No pretendo dar un protocolo o una receta mágica para que cualquier relación funcione, ni descarto que otras variables como la tolerancia, el humor, el deseo, la complicidad o la inteligencia emocional abonen a un largo y apasionado romance. Más bien, parto del supuesto de dos personas que sienten amor mutuo, se aventuran a la vida en pareja y buscan cimentar y nutrir su vínculo con algo más que una emoción pues, bien lo sabemos, ésta se diluye con el tiempo.
El primer elemento sería el compromiso. Ya sé: a muchos y muchas esta palabra los repele como si fuera insecticida, pero no hablamos de una noción rancia y retrógrada, sino de un simple convenio claro y explícito entre las dos partes, por el cual se obligan a lo que sea que hayan acordado: desde una promesa de matrimonio con todas las de la ley que incluya un anillo de diamante, hasta formatos como el poliamor, la relación abierta o, si una de las dos partes está casada, el de ser amantes; seguramente no es lo mejor, pero sucede. Si no existe ningún tipo de compromiso, no hay relación de pareja. Así de simple.
Los siguientes tres elementos van de la mano y parecieran sacados de un eslogan del siglo pasado: tiempo, dinero y esfuerzo. Y es que, aunque hay de todo en la viña del Señor, pocas relaciones pueden sostenerse y sobrevivir si ambas partes no les dedican momentos, llamadas, conversaciones y encuentros con cierta frecuencia. Lo mismo pasa con la economía, prácticamente indispensable para cualquier cosa que uno se proponga hacer y también para pagar cafés, cenas, viajes o financiar todas las otras actividades que comparten las parejas.
El esfuerzo, por su parte, no debe equipararse a cargar una piedra en una empinada montaña; por el contrario, se trata de actos de voluntad o de los famosos “lenguajes del amor”: palabras dulces y genuinas, actos de servicio, caricias físicas y regalos, ya sean materiales o simbólicos. Estarás de acuerdo en que sin al menos una pizca de esfuerzo —en pocas palabras, sin “echarle ganas”— nada puede prosperar, ni siquiera el amor más puro.

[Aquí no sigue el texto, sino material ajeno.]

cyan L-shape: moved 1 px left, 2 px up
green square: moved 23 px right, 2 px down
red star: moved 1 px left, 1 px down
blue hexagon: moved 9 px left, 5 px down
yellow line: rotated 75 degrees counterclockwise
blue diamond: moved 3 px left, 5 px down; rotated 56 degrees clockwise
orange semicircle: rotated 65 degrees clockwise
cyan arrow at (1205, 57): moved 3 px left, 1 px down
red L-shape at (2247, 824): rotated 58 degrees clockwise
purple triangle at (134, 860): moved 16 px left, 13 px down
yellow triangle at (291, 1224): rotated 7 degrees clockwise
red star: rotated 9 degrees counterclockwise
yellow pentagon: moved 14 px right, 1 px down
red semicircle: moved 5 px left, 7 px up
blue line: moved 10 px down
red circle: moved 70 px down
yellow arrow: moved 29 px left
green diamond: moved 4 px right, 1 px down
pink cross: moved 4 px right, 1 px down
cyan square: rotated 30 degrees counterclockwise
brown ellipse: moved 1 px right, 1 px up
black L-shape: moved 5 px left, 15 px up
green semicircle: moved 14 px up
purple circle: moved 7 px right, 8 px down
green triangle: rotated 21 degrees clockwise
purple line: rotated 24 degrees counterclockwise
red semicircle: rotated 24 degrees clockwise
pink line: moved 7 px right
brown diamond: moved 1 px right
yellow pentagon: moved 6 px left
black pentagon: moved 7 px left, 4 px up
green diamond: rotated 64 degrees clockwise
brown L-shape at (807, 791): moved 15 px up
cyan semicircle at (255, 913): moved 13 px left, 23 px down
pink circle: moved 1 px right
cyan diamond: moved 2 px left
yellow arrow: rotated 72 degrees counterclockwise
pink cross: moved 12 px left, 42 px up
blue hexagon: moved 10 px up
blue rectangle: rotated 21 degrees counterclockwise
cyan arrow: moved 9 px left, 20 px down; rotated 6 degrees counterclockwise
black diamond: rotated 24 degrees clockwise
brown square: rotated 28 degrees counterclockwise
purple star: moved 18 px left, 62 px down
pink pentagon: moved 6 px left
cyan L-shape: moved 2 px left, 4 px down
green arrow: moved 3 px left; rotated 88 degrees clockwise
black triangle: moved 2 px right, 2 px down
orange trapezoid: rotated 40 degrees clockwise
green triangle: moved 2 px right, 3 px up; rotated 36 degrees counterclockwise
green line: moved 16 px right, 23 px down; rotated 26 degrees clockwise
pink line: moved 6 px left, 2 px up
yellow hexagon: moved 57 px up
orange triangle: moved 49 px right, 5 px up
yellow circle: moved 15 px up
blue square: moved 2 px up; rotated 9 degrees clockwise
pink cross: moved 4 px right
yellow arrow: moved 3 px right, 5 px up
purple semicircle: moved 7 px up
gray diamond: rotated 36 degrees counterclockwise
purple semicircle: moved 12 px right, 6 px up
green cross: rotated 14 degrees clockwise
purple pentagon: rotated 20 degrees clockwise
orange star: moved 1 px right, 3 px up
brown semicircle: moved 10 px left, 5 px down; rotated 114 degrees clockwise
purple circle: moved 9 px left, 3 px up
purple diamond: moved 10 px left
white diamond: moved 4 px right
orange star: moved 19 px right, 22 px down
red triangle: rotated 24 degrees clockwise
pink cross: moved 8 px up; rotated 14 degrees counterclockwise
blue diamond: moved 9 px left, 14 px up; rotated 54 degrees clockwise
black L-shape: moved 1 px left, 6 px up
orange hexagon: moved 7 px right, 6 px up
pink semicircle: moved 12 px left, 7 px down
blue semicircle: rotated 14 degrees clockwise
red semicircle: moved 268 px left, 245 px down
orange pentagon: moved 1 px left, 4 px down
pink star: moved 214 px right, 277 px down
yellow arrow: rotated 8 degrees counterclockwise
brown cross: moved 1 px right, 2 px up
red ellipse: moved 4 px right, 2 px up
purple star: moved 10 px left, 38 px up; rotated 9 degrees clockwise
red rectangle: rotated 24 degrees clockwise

El quinto elemento es un plan de vida compartido. O sea, que ambos deseen casarse y tener hijos en un plazo de cinco años, o que estén de acuerdo en jamás hacerlo; que los dos quieran echar a andar una empresa o adoptar un esquema tradicional —hombre proveedor, mujer ama de casa— o, bien, alejarse de la ciudad, mudarse al campo y entre ambos cultivar un huerto. Es decir, que además de verse mutuamente también dirijan su mirada al mismo futuro o, al menos, a uno que sea armónico y compatible con el del otro; y ahí es donde muchas veces, como se dice en el habla popular, “la puerca tuerce el rabo”.
Decía el gran Jorge Luis Borges que el amor no muere, “lo matan las exigencias de los enamorados”, y estoy de acuerdo con él. A menudo nuestra idea romántica del Amor —así, con mayúsculas— como una emoción omnipotente que todo lo justifica, redime o soluciona, trae más problemas que soluciones, pues en nombre del amor se persiguen inalcanzables fantasías, se asumen promesas no hechas y se cometen descuidos imperdonables.
En resumen, la lección de vida que aprendí en este trance es que una cosa es lo que uno siente, otra es lo que uno hace todos los días para expresarlo, y una tercera son las consecuencias de nuestros actos y decisiones cotidianos en la otra persona, que suman o restan al vínculo amoroso. ¿O tú qué opinas?